**ABOUT THIS TASK**
Leave the pictures out. Retype exactly the lines below from the one containing "Bahan Bakar &" through the one containing "navigeren door de stad", and no others.

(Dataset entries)

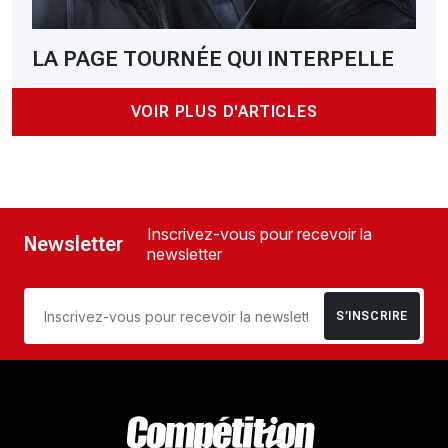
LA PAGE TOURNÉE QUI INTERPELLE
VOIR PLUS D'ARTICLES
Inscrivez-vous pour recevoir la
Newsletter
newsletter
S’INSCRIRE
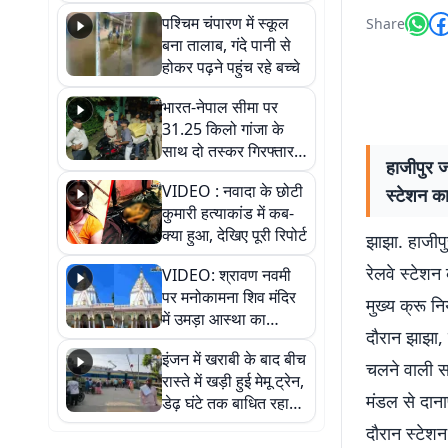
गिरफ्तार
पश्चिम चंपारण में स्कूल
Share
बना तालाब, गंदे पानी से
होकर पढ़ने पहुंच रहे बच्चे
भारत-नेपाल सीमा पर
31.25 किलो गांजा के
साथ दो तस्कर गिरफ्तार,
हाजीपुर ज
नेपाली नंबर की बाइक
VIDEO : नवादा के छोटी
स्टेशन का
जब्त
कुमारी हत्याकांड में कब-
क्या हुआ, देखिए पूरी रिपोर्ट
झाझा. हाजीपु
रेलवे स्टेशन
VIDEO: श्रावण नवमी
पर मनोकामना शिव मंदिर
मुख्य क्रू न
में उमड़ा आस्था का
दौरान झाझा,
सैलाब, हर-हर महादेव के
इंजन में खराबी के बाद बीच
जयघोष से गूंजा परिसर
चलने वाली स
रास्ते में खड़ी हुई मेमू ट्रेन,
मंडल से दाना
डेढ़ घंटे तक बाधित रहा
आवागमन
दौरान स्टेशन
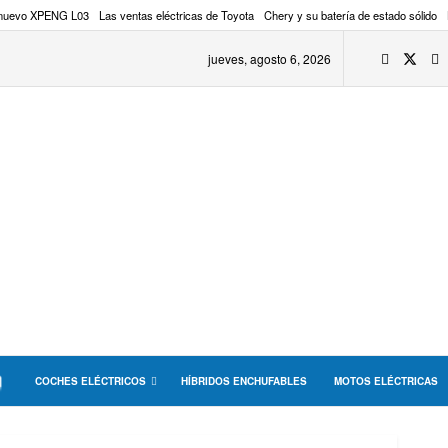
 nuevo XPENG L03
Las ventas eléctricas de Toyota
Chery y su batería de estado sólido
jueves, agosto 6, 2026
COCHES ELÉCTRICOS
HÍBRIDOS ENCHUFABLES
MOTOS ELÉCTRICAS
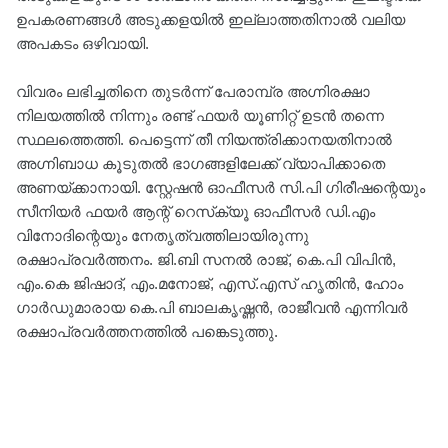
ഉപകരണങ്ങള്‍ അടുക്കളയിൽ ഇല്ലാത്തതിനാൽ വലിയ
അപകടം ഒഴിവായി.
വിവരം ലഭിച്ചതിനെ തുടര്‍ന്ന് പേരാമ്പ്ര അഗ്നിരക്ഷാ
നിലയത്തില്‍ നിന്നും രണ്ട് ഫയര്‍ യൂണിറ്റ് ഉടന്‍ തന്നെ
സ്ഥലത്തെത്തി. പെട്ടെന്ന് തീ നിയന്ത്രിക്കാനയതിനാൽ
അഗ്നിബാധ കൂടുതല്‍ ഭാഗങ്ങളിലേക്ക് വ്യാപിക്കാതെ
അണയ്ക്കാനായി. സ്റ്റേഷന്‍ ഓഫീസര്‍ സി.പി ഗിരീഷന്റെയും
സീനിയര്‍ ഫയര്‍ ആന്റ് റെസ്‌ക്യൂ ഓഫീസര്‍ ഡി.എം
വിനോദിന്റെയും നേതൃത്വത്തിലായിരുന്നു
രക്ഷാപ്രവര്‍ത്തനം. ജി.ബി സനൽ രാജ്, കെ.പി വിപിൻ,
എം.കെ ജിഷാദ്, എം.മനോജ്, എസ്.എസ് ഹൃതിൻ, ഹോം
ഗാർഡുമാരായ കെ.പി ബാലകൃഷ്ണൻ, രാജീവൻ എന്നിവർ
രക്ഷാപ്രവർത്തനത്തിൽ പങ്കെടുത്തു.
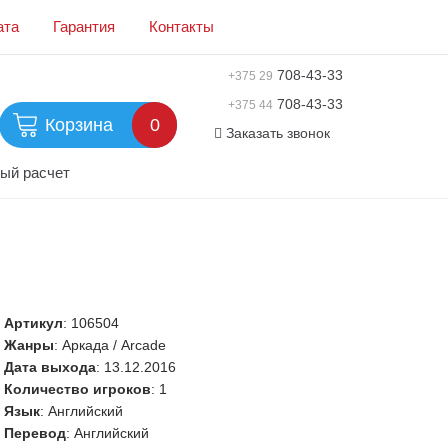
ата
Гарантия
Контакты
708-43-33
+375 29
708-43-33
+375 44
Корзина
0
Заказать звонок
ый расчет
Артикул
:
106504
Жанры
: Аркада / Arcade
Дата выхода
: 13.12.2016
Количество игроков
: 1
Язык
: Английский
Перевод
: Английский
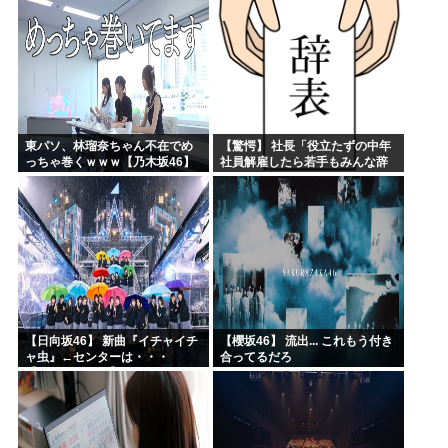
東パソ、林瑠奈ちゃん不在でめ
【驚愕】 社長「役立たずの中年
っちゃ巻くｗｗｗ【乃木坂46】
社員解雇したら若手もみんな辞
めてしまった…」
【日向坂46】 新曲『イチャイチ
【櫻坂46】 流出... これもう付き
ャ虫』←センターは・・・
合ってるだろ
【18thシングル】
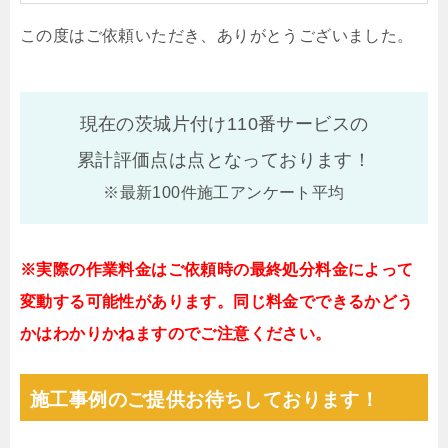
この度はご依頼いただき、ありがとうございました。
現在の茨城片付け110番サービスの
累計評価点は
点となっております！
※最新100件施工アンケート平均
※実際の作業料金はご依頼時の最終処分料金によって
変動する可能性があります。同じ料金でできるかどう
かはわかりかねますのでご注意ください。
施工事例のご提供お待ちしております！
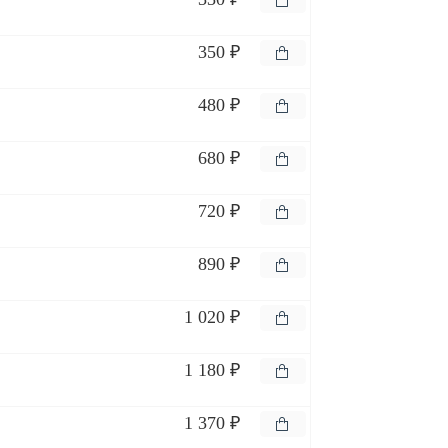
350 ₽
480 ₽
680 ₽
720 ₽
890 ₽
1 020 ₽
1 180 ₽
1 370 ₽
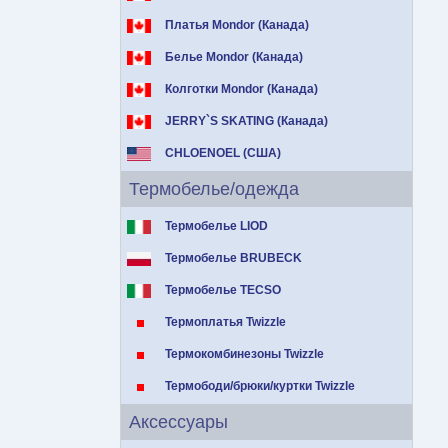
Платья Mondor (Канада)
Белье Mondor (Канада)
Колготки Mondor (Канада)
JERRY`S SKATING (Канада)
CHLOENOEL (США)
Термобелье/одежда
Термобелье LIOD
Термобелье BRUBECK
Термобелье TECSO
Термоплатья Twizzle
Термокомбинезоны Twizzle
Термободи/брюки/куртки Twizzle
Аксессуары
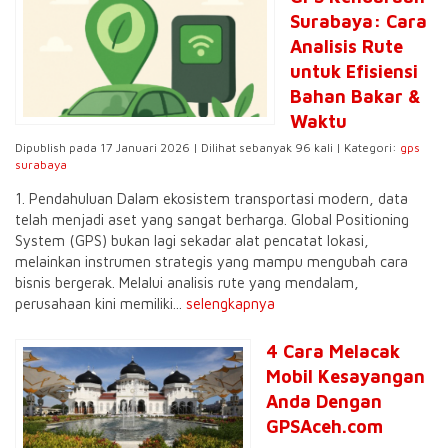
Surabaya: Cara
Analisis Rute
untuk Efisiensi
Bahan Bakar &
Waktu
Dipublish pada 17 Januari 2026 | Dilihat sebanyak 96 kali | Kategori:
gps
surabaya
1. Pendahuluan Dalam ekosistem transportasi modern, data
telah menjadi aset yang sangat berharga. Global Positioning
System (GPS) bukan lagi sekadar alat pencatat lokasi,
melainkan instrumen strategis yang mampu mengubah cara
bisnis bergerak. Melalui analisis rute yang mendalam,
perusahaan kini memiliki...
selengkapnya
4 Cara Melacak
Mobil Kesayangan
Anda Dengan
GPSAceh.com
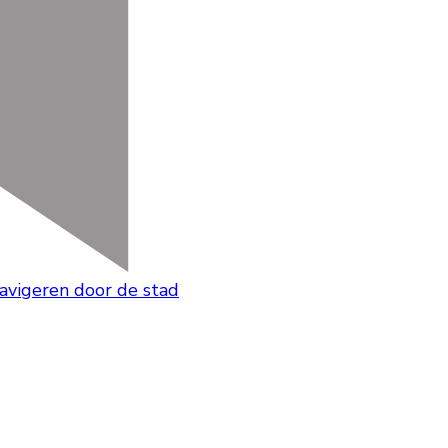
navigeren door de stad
...
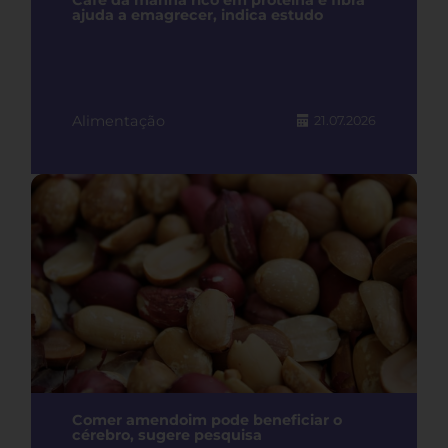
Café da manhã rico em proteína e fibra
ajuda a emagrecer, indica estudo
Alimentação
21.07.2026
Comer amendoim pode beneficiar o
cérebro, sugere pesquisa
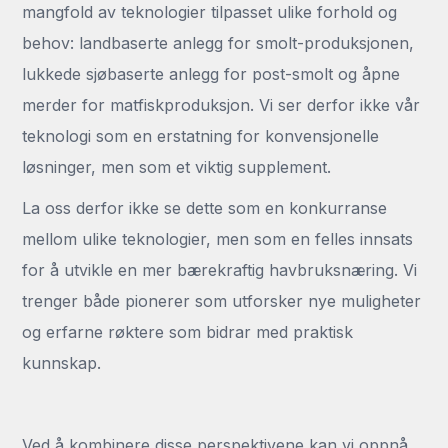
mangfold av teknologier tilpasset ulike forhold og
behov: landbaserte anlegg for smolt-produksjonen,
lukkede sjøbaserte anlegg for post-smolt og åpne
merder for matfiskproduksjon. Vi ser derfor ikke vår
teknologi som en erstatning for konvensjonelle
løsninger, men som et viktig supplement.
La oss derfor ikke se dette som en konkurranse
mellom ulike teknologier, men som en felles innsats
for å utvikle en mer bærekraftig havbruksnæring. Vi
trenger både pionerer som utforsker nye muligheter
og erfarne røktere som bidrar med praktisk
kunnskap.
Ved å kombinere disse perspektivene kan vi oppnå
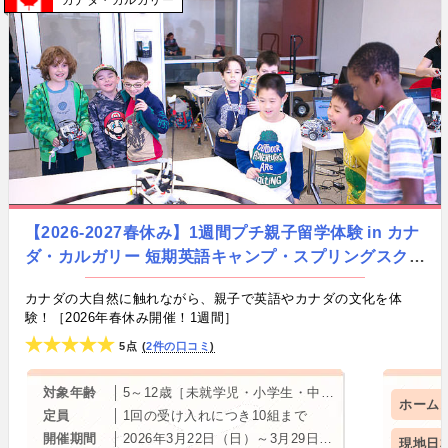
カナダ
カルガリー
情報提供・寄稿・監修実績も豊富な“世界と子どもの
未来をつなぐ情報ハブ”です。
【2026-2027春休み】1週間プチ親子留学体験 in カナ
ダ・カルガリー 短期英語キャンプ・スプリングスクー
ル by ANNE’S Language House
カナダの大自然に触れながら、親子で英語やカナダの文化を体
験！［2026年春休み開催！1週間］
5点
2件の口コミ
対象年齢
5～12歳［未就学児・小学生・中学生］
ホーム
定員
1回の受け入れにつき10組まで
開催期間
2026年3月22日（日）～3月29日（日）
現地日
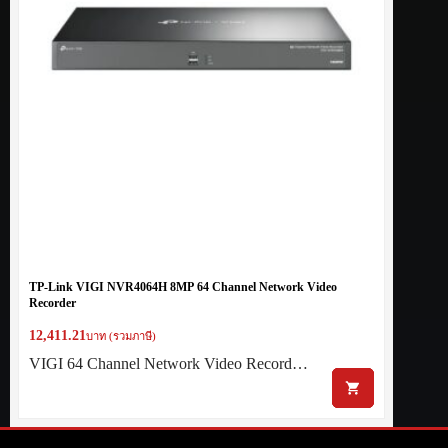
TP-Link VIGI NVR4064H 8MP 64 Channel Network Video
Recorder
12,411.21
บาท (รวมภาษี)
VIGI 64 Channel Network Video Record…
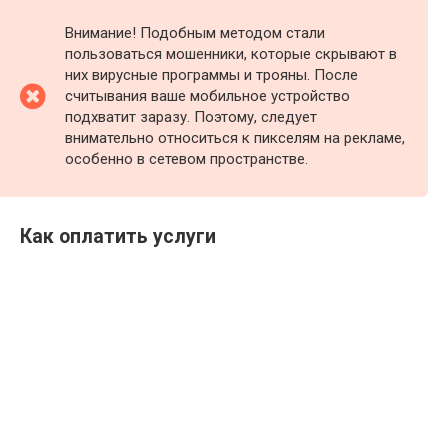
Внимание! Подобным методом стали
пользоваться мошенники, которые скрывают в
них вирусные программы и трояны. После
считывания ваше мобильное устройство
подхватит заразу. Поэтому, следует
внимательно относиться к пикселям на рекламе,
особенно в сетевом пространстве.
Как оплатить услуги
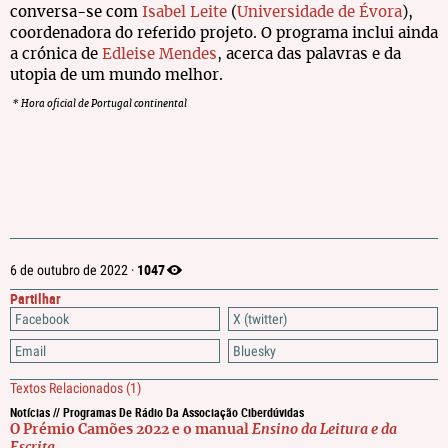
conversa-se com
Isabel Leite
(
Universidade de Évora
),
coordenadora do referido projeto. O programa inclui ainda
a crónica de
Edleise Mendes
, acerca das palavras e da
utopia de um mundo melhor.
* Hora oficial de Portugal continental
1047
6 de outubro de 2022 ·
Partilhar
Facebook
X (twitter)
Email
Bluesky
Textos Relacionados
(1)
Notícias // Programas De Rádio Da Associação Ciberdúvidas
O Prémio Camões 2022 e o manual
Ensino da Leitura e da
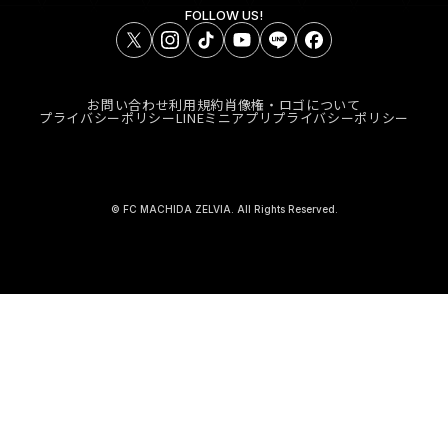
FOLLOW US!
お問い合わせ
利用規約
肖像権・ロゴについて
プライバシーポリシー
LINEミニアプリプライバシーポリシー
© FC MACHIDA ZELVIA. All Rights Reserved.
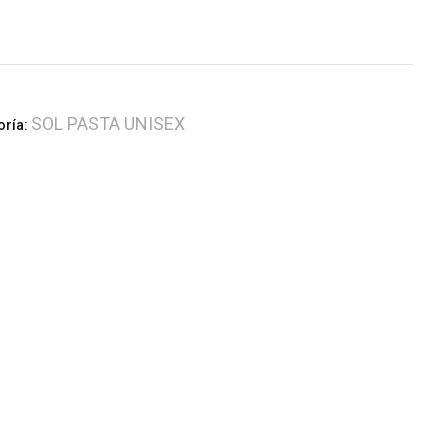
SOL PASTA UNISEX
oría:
==
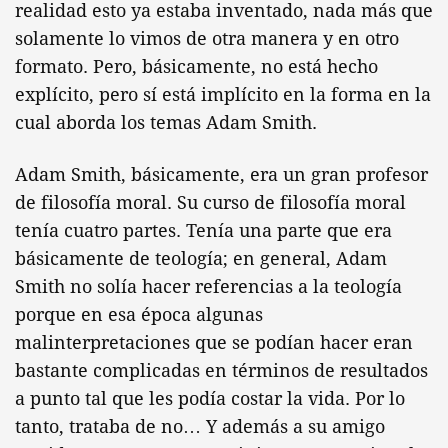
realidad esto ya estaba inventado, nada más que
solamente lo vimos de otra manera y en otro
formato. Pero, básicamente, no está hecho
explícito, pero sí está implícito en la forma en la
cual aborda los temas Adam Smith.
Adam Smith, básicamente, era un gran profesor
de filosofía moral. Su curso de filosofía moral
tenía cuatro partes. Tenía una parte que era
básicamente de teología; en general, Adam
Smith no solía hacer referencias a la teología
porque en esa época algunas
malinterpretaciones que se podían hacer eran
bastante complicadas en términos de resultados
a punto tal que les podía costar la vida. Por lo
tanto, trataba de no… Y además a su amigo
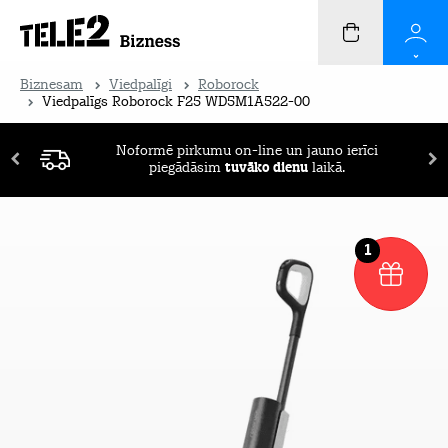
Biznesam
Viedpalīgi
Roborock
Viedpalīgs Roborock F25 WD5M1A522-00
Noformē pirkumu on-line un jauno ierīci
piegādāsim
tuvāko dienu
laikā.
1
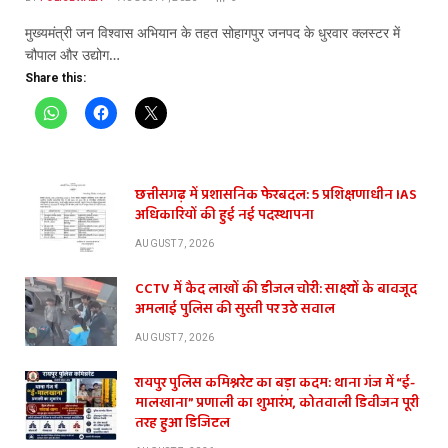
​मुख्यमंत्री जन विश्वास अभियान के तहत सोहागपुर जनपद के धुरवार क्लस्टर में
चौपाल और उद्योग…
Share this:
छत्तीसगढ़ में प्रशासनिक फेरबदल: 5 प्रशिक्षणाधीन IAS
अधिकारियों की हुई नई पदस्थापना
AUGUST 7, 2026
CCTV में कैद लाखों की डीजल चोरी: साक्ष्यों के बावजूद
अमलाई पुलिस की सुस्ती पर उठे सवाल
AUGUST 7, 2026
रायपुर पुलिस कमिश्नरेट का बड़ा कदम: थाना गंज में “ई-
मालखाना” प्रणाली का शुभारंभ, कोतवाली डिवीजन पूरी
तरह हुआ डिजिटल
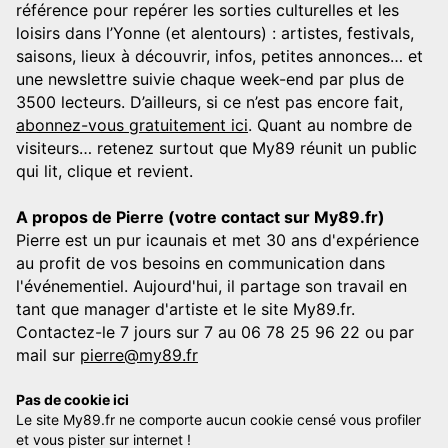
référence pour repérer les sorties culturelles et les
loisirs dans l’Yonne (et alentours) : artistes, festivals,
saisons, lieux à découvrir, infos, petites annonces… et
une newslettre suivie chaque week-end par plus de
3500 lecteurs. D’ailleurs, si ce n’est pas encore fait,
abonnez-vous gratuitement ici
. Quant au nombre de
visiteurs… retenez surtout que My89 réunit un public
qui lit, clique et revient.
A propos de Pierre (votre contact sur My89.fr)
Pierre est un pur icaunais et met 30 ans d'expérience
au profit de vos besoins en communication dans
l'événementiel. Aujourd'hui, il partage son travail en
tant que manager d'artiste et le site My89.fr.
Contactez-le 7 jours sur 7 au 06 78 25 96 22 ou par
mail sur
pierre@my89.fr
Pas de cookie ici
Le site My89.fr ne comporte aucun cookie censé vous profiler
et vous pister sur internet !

**EXERCISE ANSWER**
Bahan Bakar &
Waktu
Dipublish pada 17 Januari 2026 | Dilihat sebanyak 96 kali | Kategori:
gps
surabaya
1. Pendahuluan Dalam ekosistem transportasi modern, data
telah menjadi aset yang sangat berharga. Global Positioning
System (GPS) bukan lagi sekadar alat pencatat lokasi,
melainkan instrumen strategis yang mampu mengubah cara
bisnis bergerak. Melalui analisis rute yang mendalam,
perusahaan kini memiliki...
selengkapnya
4 Cara Melacak
Mobil Kesayangan
Anda Dengan
GPSAceh.com
navigeren door de stad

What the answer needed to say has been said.